(Stored data entries)
***

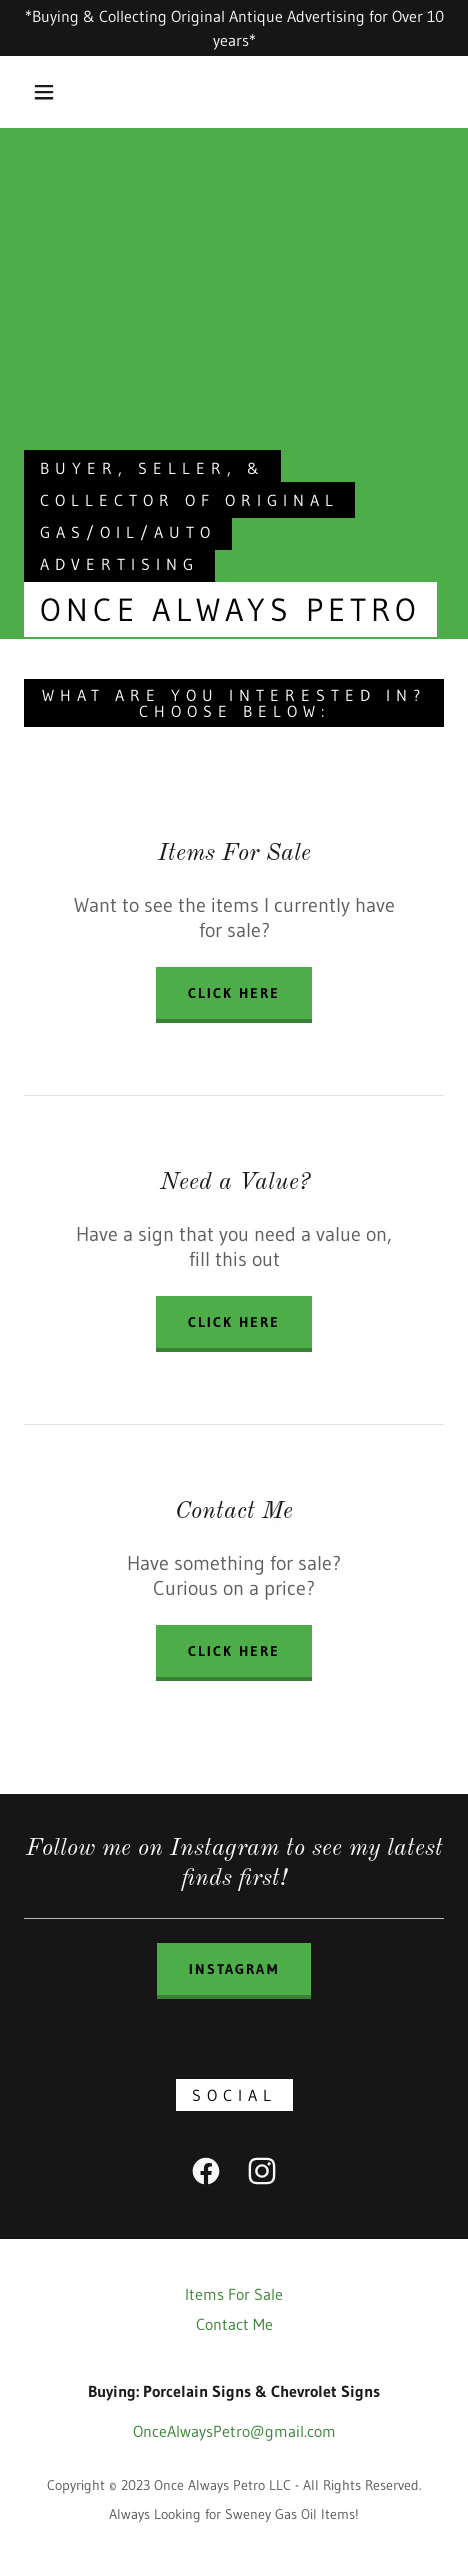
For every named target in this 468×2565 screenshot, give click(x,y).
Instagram (233, 1969)
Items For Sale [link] (234, 2294)
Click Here (234, 993)
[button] (45, 92)
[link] (206, 2175)
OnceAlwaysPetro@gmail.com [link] (234, 2431)
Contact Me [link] (234, 2324)
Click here (234, 1322)
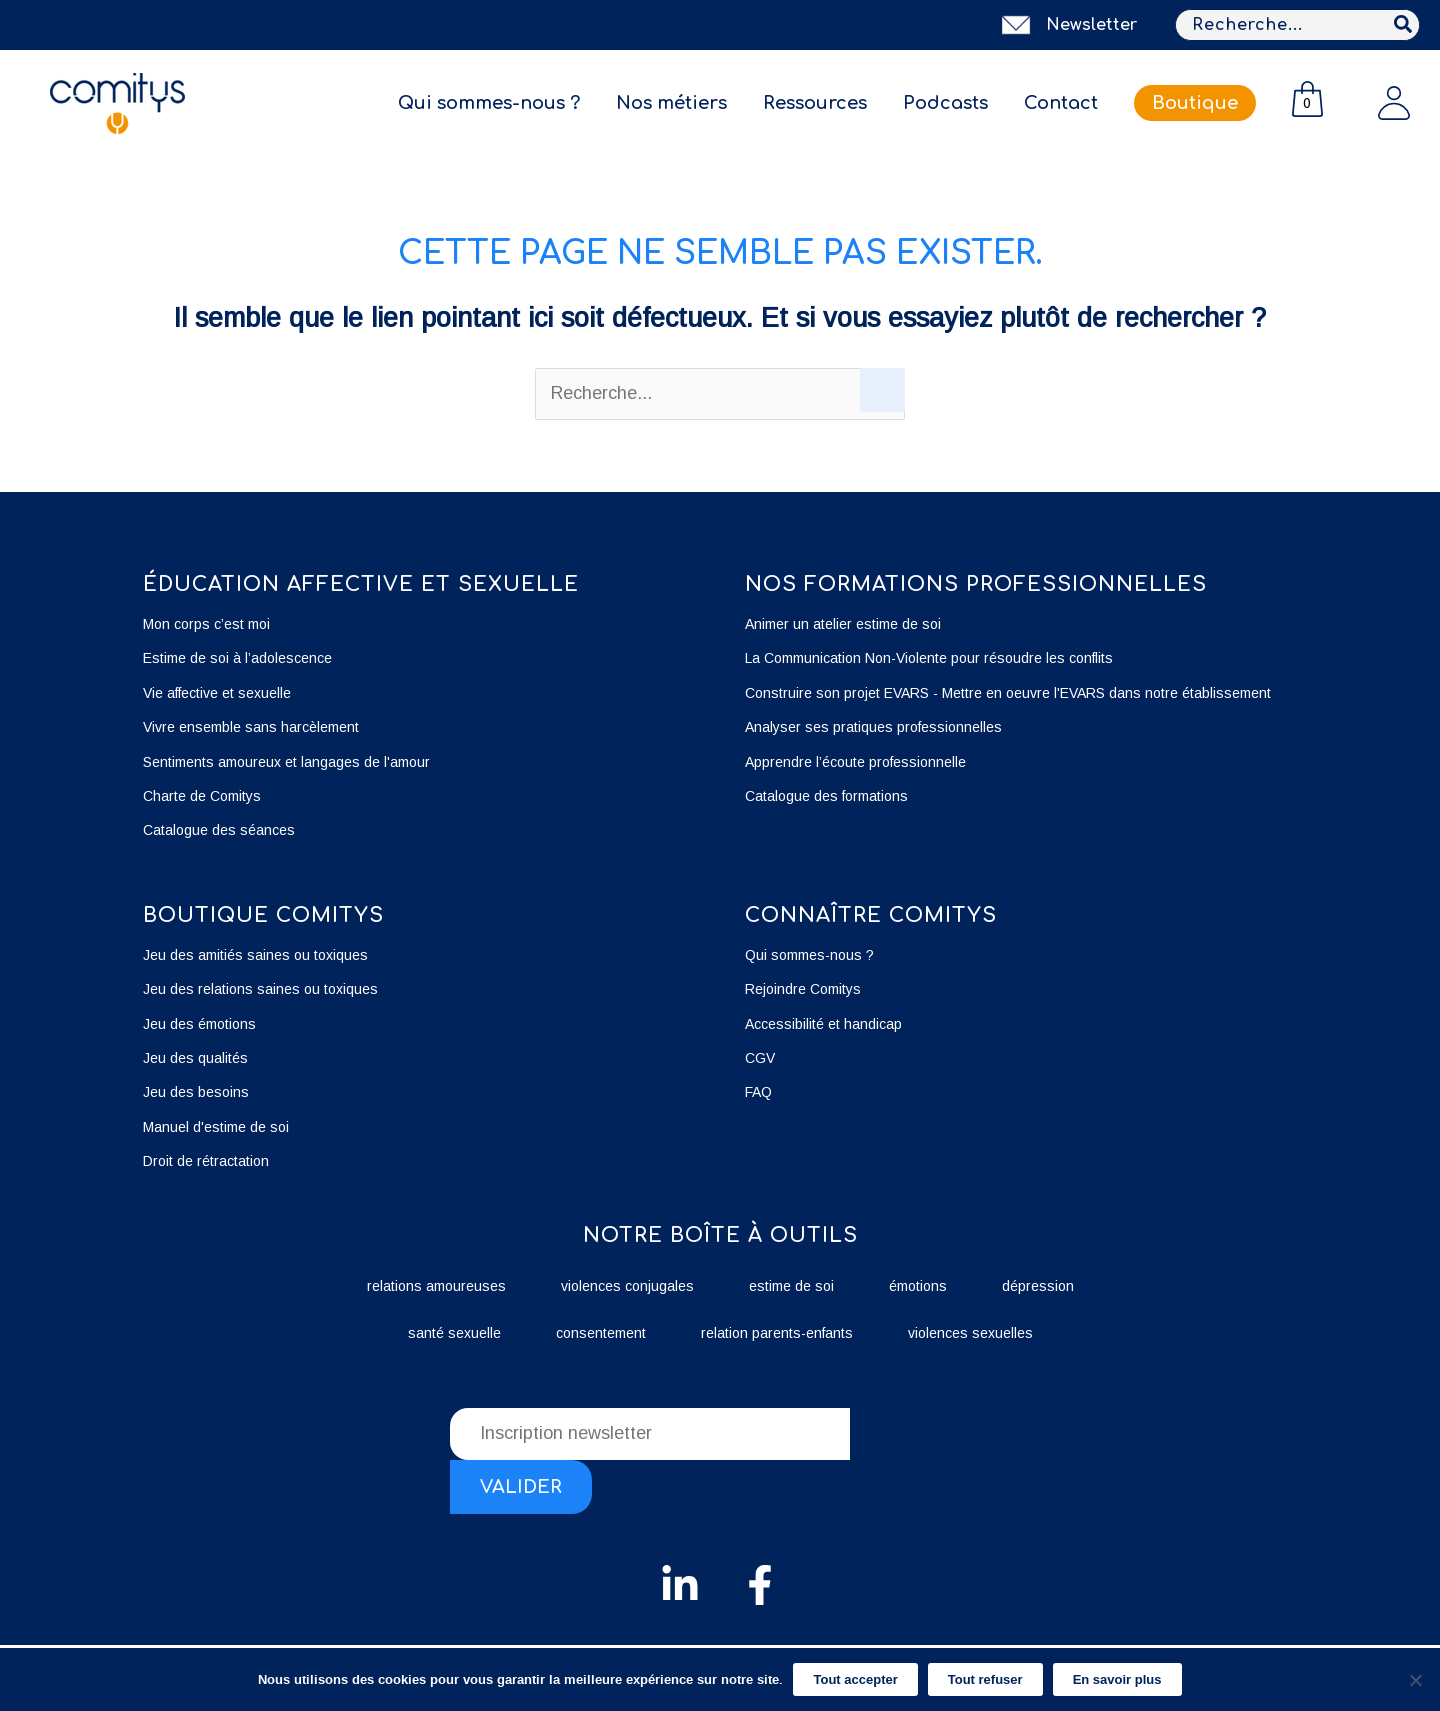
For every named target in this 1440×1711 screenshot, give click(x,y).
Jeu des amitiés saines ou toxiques (255, 955)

***

Each entry needs to be retyped exactly; the pictures stay out.

For every named target in this 468×2565 screenshot, give click(x,y).
Instagram (233, 1969)
Items For Sale [link] (234, 2294)
Click Here (234, 993)
[button] (45, 92)
[link] (206, 2175)
OnceAlwaysPetro@gmail.com [link] (234, 2431)
Contact Me [link] (234, 2324)
Click here (234, 1322)
For every named target in this 1440×1711 screenshot, give click(x,y).
Jeu des amitiés saines ou toxiques (255, 955)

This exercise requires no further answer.